Input records =

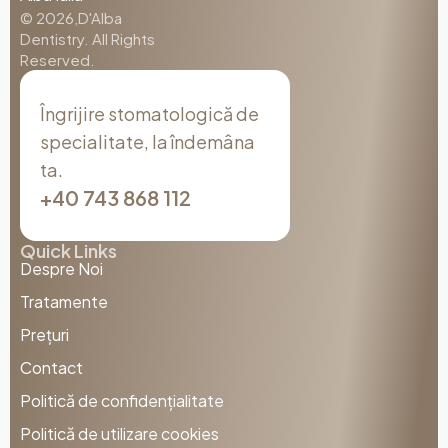
© 2026,D'Alba
Dentistry. All Rights
Reserved.
Îngrijire stomatologică de
specialitate, la îndemâna
ta.
+40 743 868 112
Quick Links
Despre Noi
Tratamente
Prețuri
Contact
Politică de confidențialitate
Politică de utilizare cookies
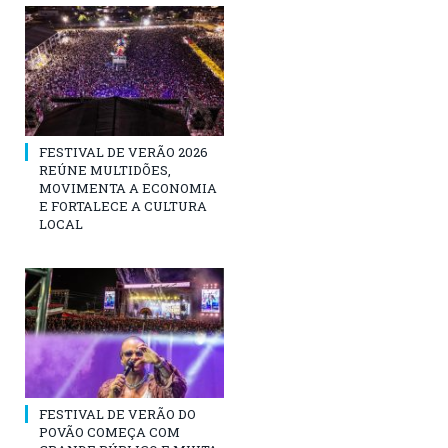
FESTIVAL DE VERÃO 2026
REÚNE MULTIDÕES,
MOVIMENTA A ECONOMIA
E FORTALECE A CULTURA
LOCAL
FESTIVAL DE VERÃO DO
POVÃO COMEÇA COM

What is needed = Exclude every picture and copy the remaining data exactly.

Exercise output =
© 2026,D'Alba
Dentistry. All Rights
Reserved.
Îngrijire stomatologică de
specialitate, la îndemâna
ta.
+40 743 868 112
Quick Links
Despre Noi
Tratamente
Prețuri
Contact
Politică de confidențialitate
Politică de utilizare cookies
FESTIVAL DE VERÃO 2026
REÚNE MULTIDÕES,
MOVIMENTA A ECONOMIA
E FORTALECE A CULTURA
LOCAL
FESTIVAL DE VERÃO DO
POVÃO COMEÇA COM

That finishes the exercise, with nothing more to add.